▸ **Work item**: Omit the pictures, please, and give each record below again exactly.

▸ **Task inputs**:
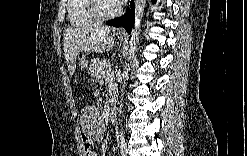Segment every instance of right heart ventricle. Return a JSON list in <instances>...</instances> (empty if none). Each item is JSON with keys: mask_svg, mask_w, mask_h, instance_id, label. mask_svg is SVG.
Returning <instances> with one entry per match:
<instances>
[{"mask_svg": "<svg viewBox=\"0 0 247 156\" xmlns=\"http://www.w3.org/2000/svg\"><path fill=\"white\" fill-rule=\"evenodd\" d=\"M88 0H71L68 2L67 14L74 27L86 26L96 22L88 9Z\"/></svg>", "mask_w": 247, "mask_h": 156, "instance_id": "e07e8e85", "label": "right heart ventricle"}]
</instances>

▸ **Answer to this task**:
Segment every instance of right heart ventricle. Return a JSON list in <instances>...</instances> (empty if none). Each item is JSON with keys: mask_svg, mask_w, mask_h, instance_id, label. mask_svg is SVG.
Returning <instances> with one entry per match:
<instances>
[{"mask_svg": "<svg viewBox=\"0 0 247 156\" xmlns=\"http://www.w3.org/2000/svg\"><path fill=\"white\" fill-rule=\"evenodd\" d=\"M88 0H71L68 2L67 14L74 27L86 26L96 22L88 9Z\"/></svg>", "mask_w": 247, "mask_h": 156, "instance_id": "e07e8e85", "label": "right heart ventricle"}]
</instances>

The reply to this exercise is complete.